Record extracts:
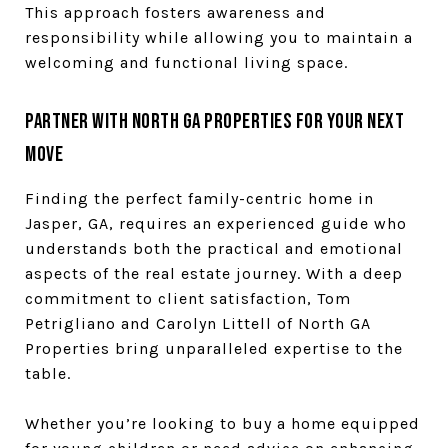
This approach fosters awareness and
responsibility while allowing you to maintain a
welcoming and functional living space.
Partner with North GA Properties for Your Next
Move
Finding the perfect family-centric home in
Jasper, GA, requires an experienced guide who
understands both the practical and emotional
aspects of the real estate journey. With a deep
commitment to client satisfaction, Tom
Petrigliano and Carolyn Littell of North GA
Properties bring unparalleled expertise to the
table.
Whether you’re looking to buy a home equipped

What to produce:
Repeat, word for word and with no pictures, only the lines running from the beginning of the data to the line that contains "commitment to client satisfaction, Tom".

Answer below:
This approach fosters awareness and
responsibility while allowing you to maintain a
welcoming and functional living space.
Partner with North GA Properties for Your Next
Move
Finding the perfect family-centric home in
Jasper, GA, requires an experienced guide who
understands both the practical and emotional
aspects of the real estate journey. With a deep
commitment to client satisfaction, Tom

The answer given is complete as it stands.